From the entries that follow, gather each line holding the word "Landal".

++++ Available records

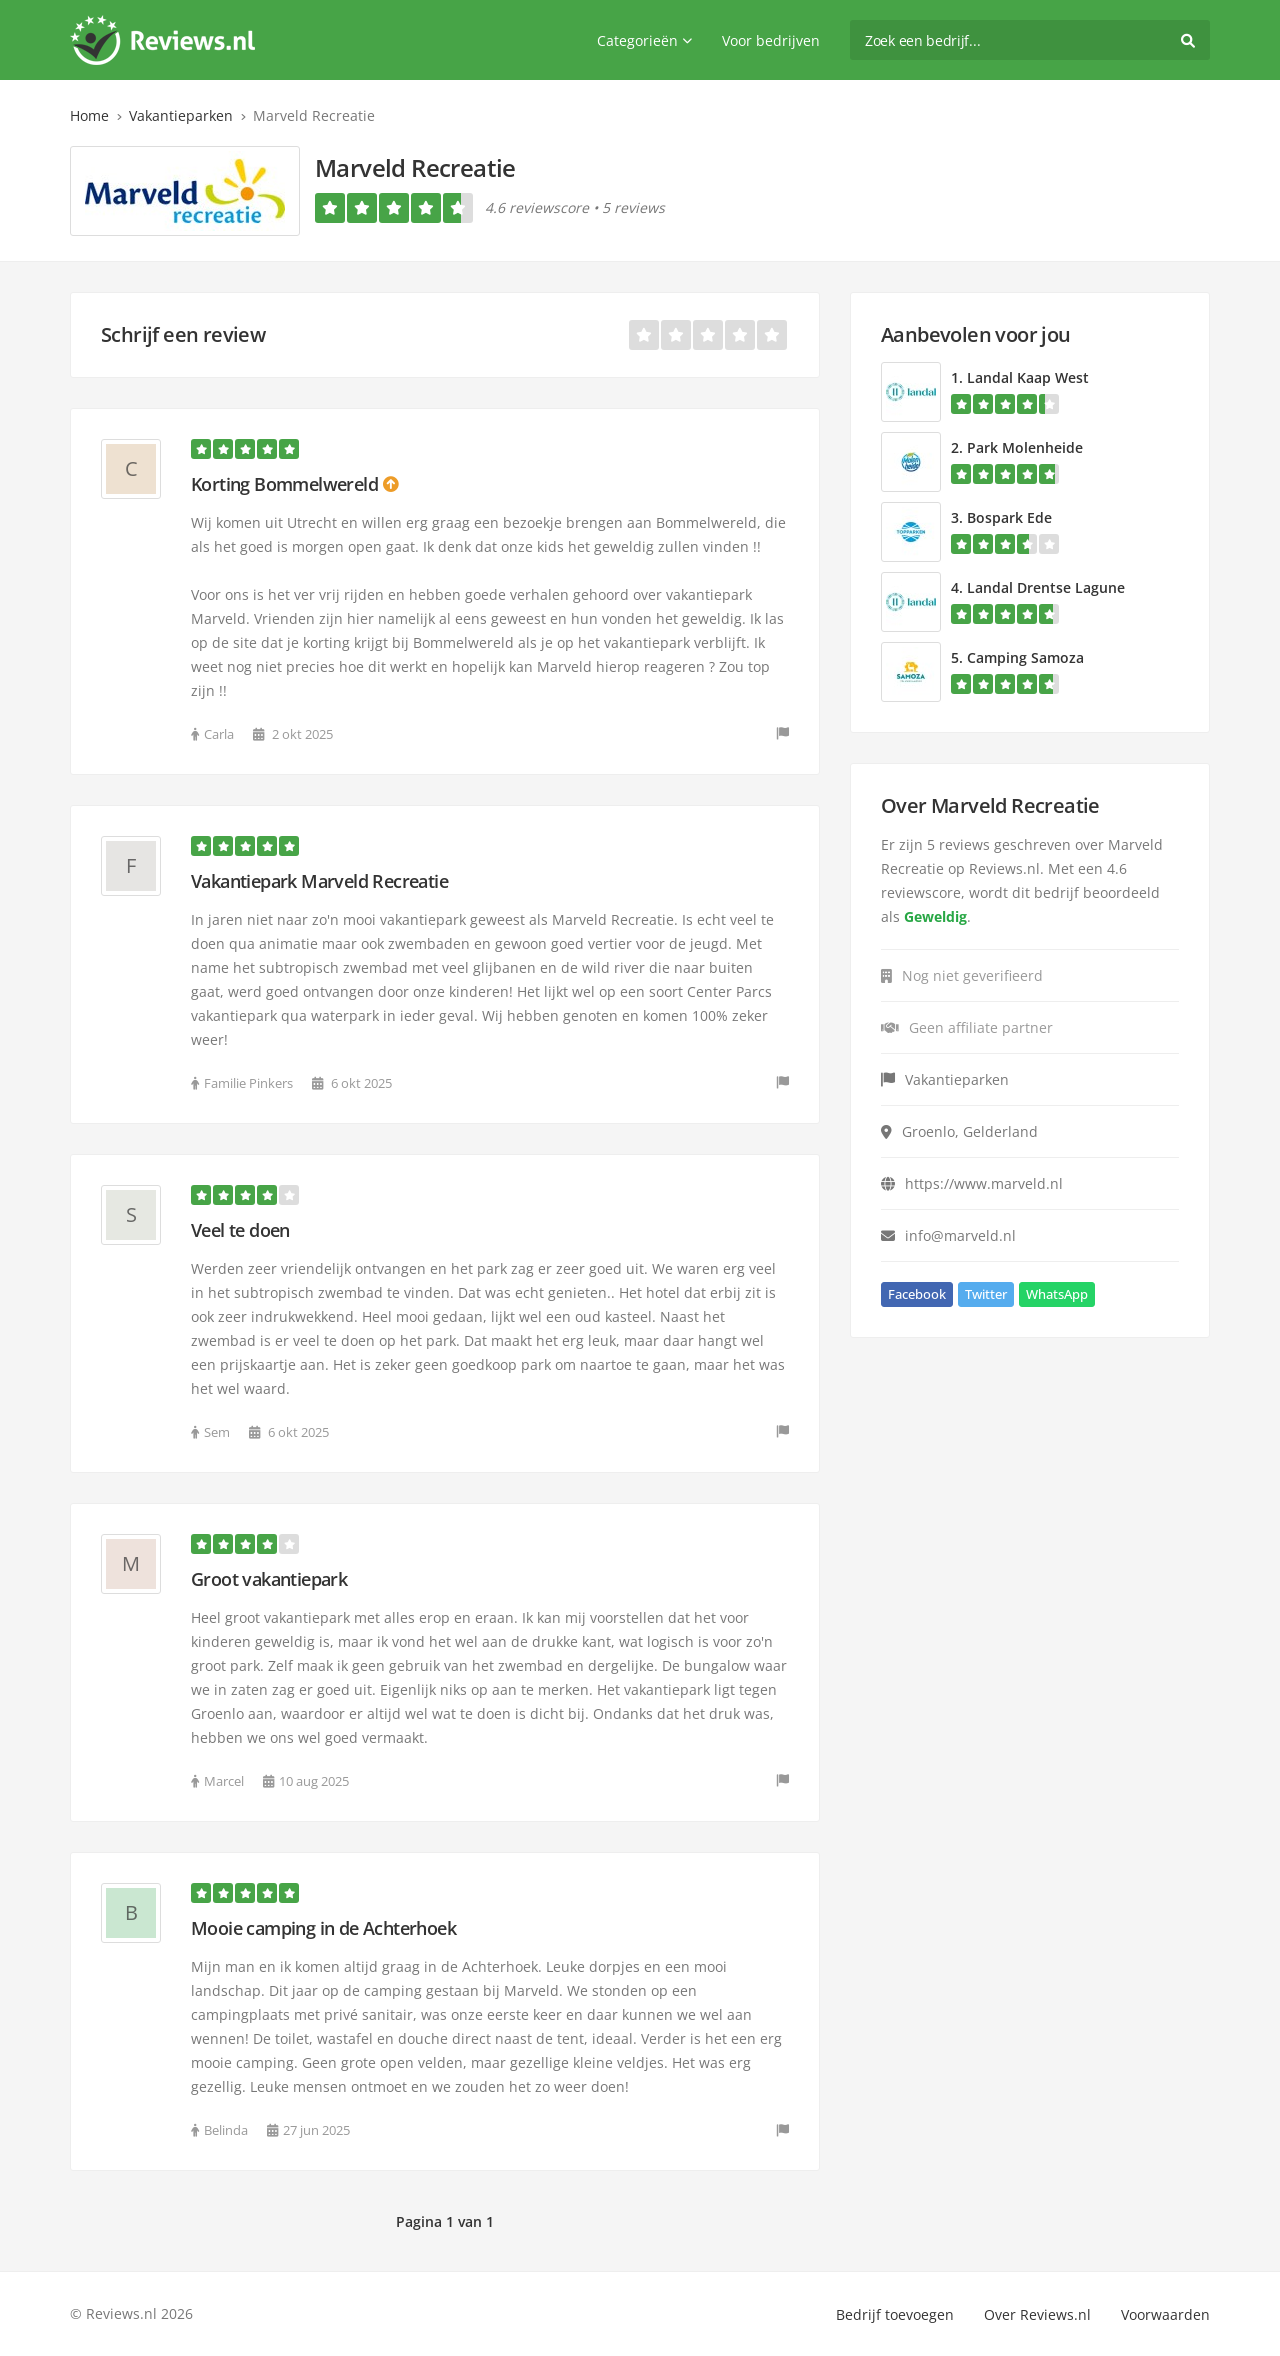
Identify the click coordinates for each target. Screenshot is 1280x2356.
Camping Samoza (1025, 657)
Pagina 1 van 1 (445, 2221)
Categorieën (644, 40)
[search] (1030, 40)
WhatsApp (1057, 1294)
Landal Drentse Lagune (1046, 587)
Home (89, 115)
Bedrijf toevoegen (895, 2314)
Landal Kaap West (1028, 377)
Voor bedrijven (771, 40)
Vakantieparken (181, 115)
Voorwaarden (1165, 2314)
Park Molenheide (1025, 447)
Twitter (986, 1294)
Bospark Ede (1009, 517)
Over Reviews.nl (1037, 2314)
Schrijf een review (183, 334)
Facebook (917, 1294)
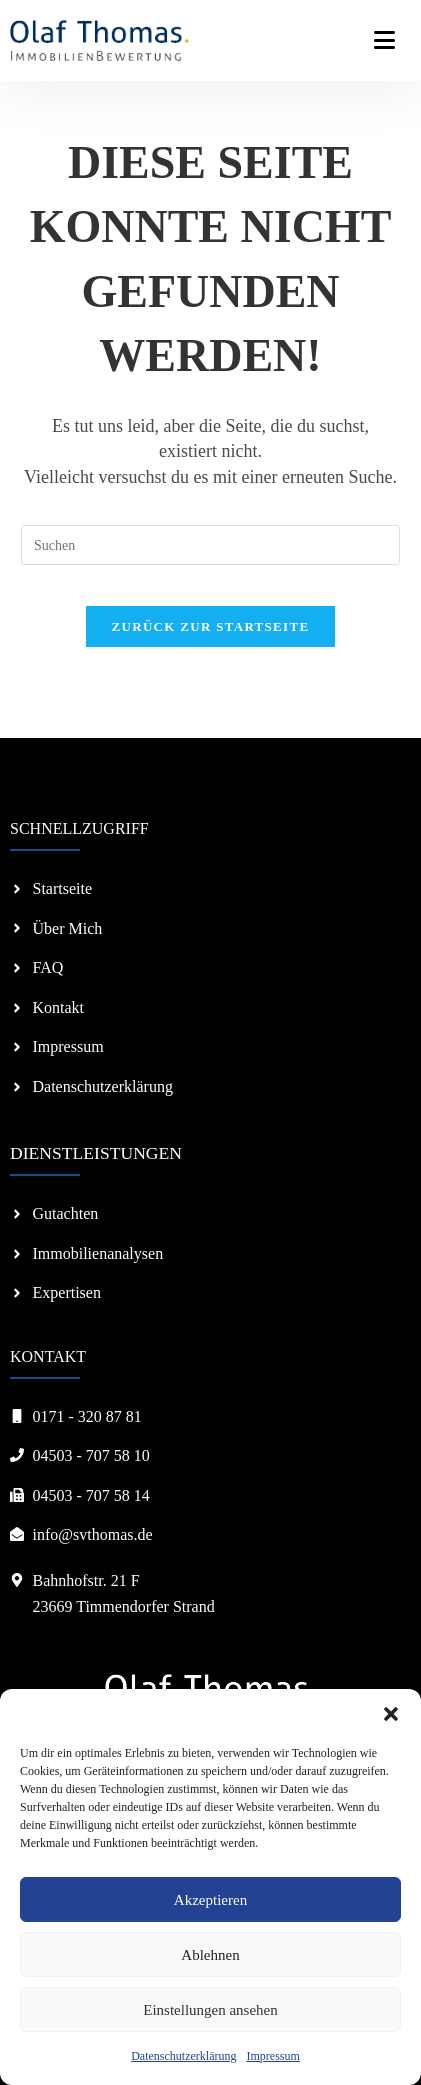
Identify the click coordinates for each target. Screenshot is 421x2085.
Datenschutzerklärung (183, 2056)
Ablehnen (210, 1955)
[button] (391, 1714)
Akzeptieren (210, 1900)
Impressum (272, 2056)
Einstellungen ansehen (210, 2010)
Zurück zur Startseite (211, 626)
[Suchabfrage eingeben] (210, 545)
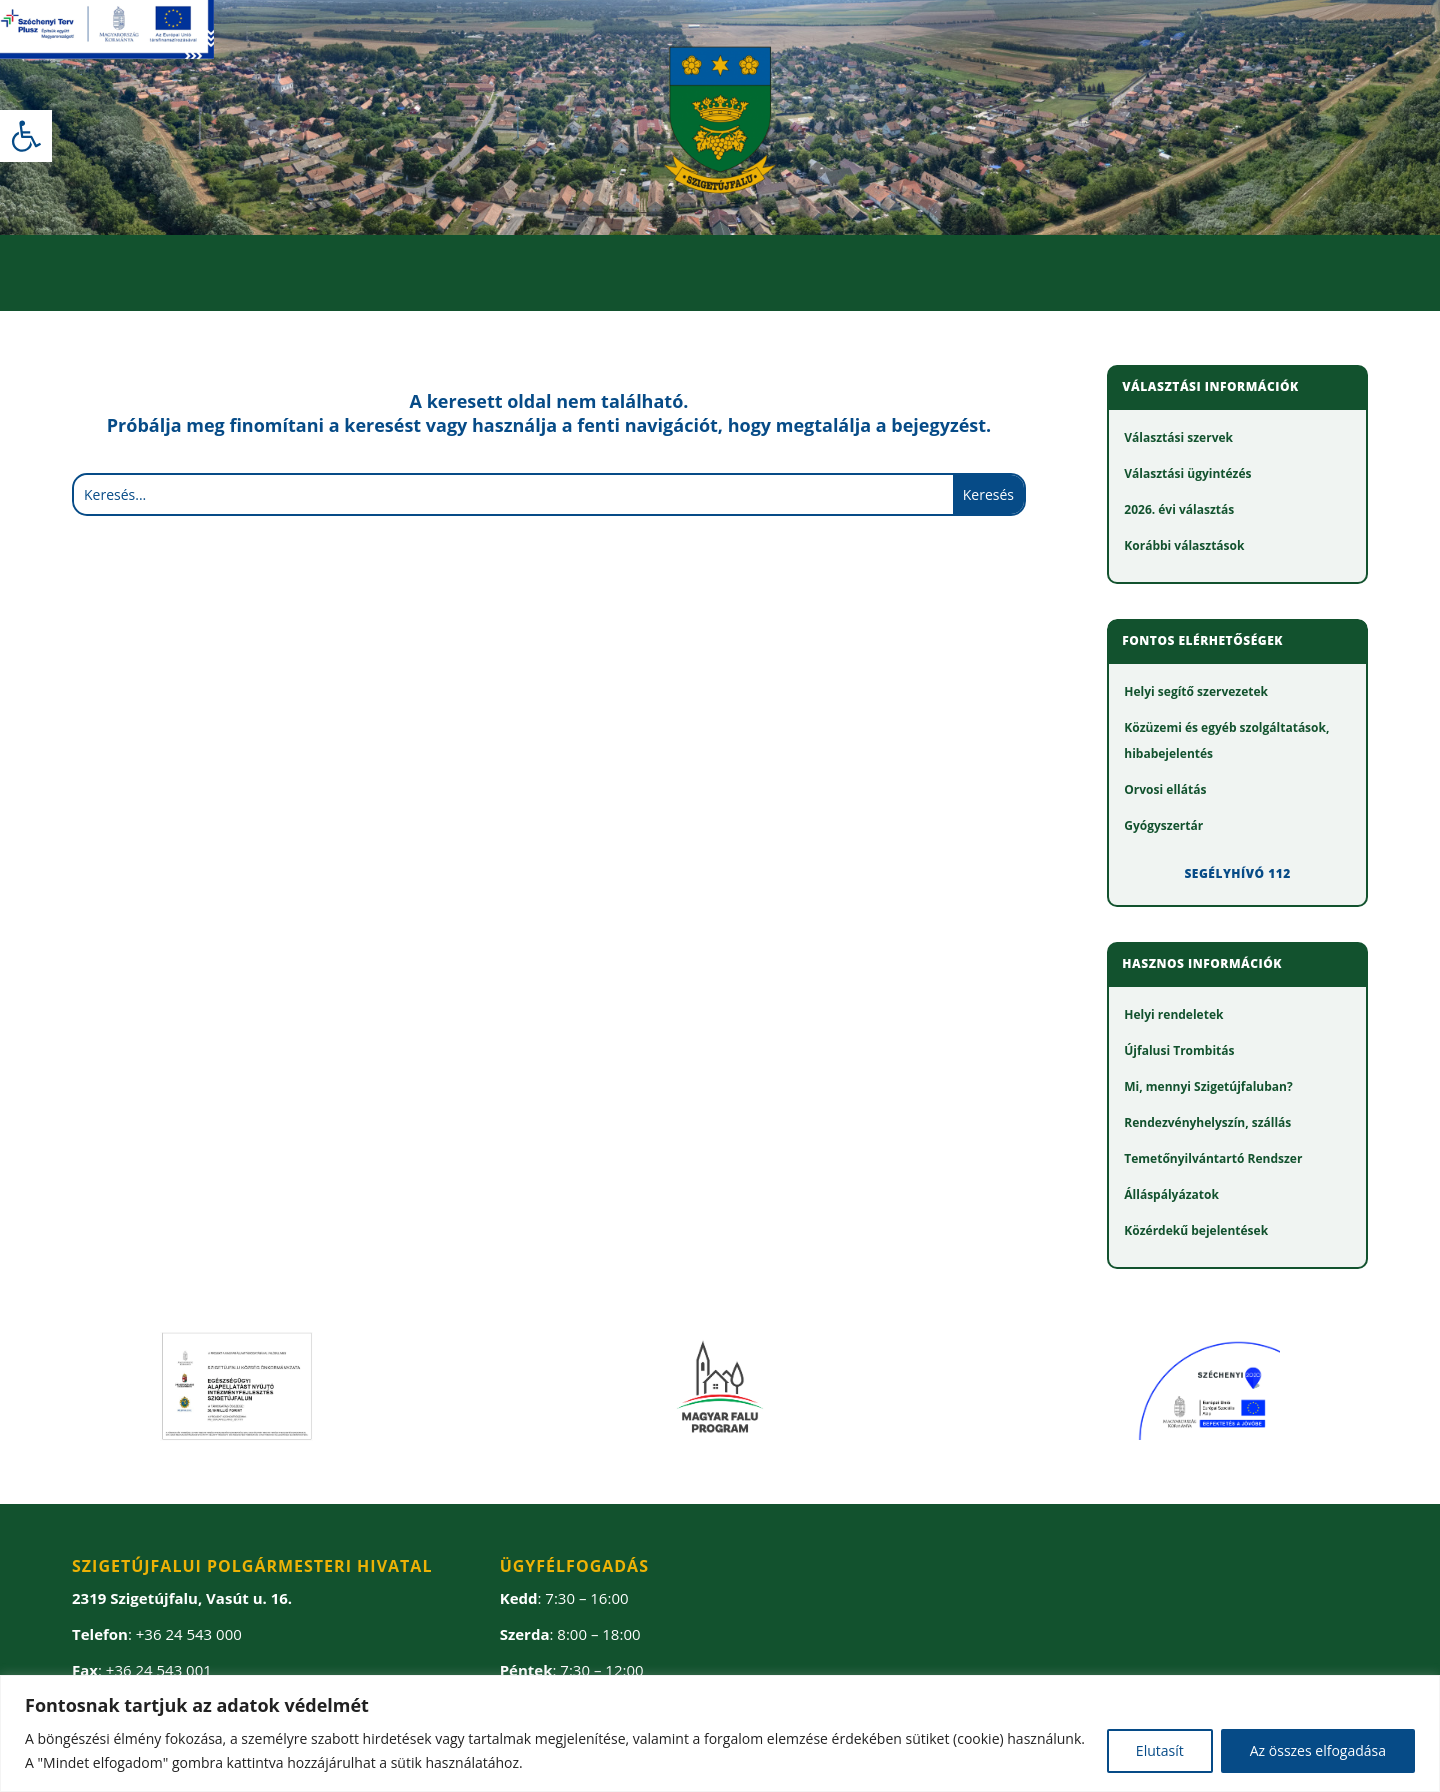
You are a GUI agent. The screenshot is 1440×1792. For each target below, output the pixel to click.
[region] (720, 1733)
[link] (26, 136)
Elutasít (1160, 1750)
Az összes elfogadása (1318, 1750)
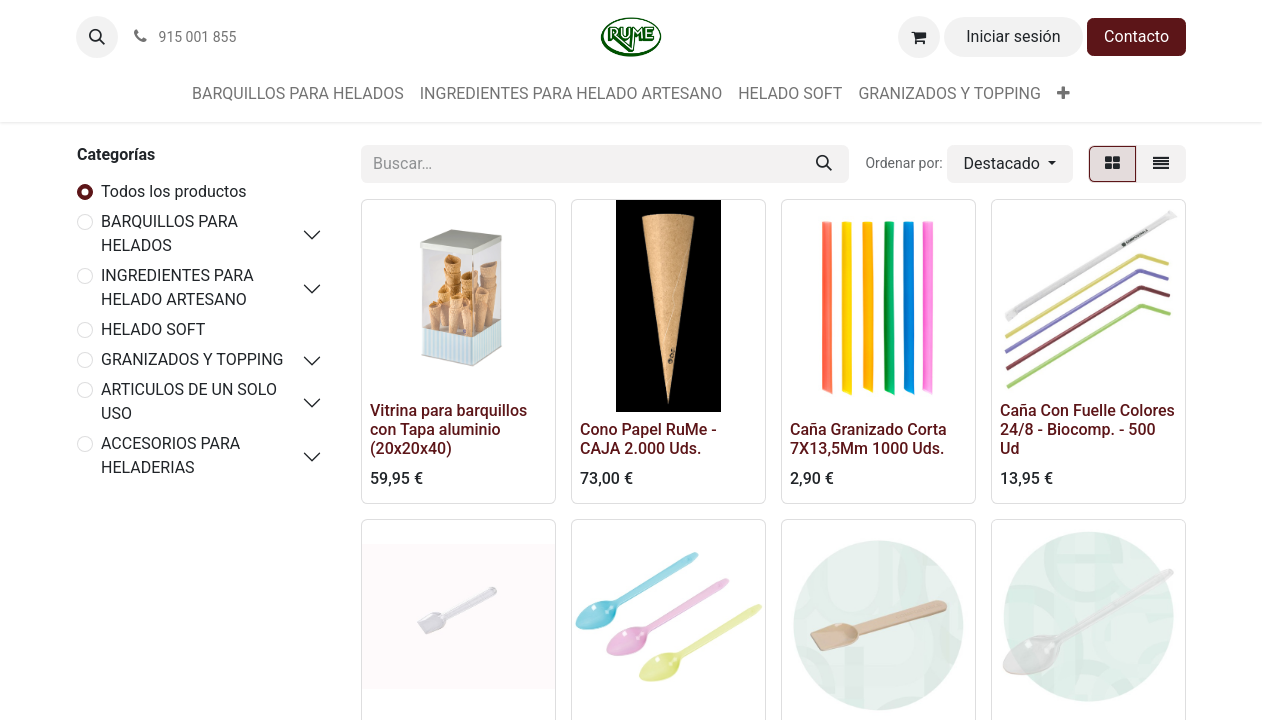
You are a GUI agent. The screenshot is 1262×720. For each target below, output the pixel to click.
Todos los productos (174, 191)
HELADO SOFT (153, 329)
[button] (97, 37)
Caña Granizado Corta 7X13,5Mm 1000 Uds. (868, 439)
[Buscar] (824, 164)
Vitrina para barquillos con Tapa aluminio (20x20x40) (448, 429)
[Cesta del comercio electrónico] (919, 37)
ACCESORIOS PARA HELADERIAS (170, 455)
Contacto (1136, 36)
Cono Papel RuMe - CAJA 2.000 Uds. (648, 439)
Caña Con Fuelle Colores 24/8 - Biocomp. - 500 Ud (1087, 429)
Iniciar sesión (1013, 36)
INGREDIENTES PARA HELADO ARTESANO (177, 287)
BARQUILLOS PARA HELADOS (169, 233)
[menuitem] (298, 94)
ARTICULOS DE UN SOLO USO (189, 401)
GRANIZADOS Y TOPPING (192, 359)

++++++++

## Written answer
Landal Drentse Lagune (1046, 587)
Landal Kaap West (1028, 377)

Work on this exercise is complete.